Sometimes the paragraphs are lined up and connected: they support one another and make sense. And sometimes they don’t.
I wanted to say something about stories, and about me, and the people I spend time with. And who we think I am and what I think they are and why things are that way.
This is a memory:
A novel arrives in my mailbox, sent anonymously, but I know, without a doubt, who it’s from. And I can never read the tale again, or feel remotely similar to how I felt when I first sat down to read it, without at the same time recalling the words on the attached note, and the face of the one who wrote it.
This is another:
We had very little in common once the beer was gone, you and I, but there was this: ever so often we would rush to town together searching for the same book. Then we took it home with us; battled over who would get to read it first, or maybe if one could read while the other slept, and when I reached the end of the last chapter, I could rely on you: you would know when to light a cigarette for me, or you would roll about and hug me back, for no other reason than the excitement about the story. You understood that, and while I no longer particularly want to hug you, I am a bit sad that there was no one to replace you for those sort of moments.

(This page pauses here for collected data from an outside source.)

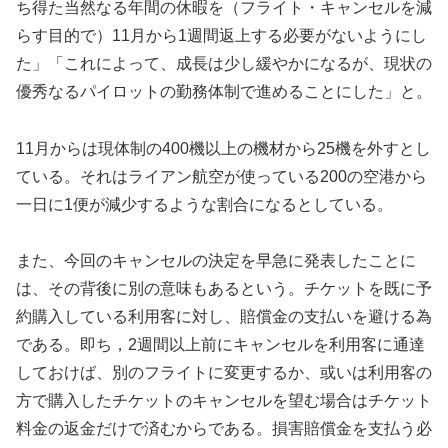
ち得た当然なる年間の休暇を（フライト・キャンセルを減
らす目的で）11月から1週間返上する必要がないようにし
た」「これによって、成長は少し緩やかになるが、現状の
優秀なるパイロットの勤務体制で進めることにした」と。
11月からは現体制の400機以上の機材から25機を外すとし
ている。それはライアン航空が使っている200の空港から
一日に1便が減少するような割合になるとしている。
また、今回のキャンセルの決定を早急に発表したことに
は、その背後に別の意味もあるという。チケットを既に予
約購入している利用客に対し、賠償金の支払いを避ける為
である。即ち，2週間以上前にキャンセルを利用客に通達
しておけば、別のフライトに変更するか、或いは利用客の
方で購入したチケットのキャンセルを望む場合はチケット
料金の返金だけで済むからである。損害賠償金を支払う必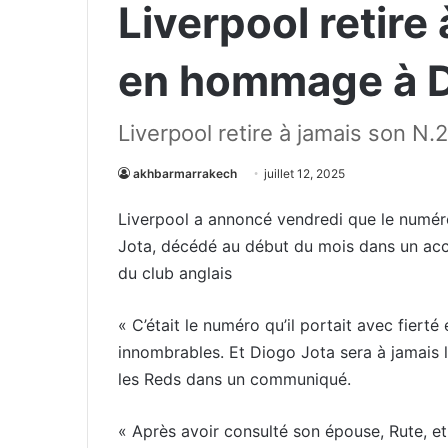
Liverpool retire
en hommage à D
Liverpool retire à jamais son N
akhbarmarrakech
juillet 12, 2025
Liverpool a annoncé vendredi que le numér
Jota, décédé au début du mois dans un accid
du club anglais
« C’était le numéro qu’il portait avec fiert
innombrables. Et Diogo Jota sera à jamais 
les Reds dans un communiqué.
« Après avoir consulté son épouse, Rute, et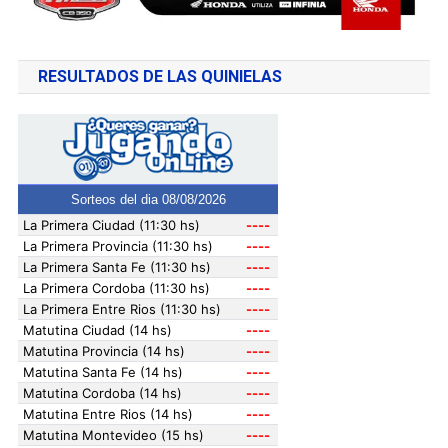
RESULTADOS DE LAS QUINIELAS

And I find myself talking to someone new: I talk and talk until, quite suddenly, I do not talk anymore, not even enough to say good night before I disappear. Had I been meaning to tell a story, I would be showing my audience why, but I am not, so I won’t. I forget, most of the time, that people are people, and not stories. I forget, I think, that I am not a story either, but I can’t get rid of the narrator.
Until in a rush of dread and panic I remember: and then there is no story anymore, and that I do not know how to respond to. I retreat to my bookshelves, and do not bestow any good night wishes upon you. I tell the stories of what is and what was: of the things that never were, and others that likely never will be, and a hundred thousand scenes in which I did not play the part of the clown, and I fall asleep.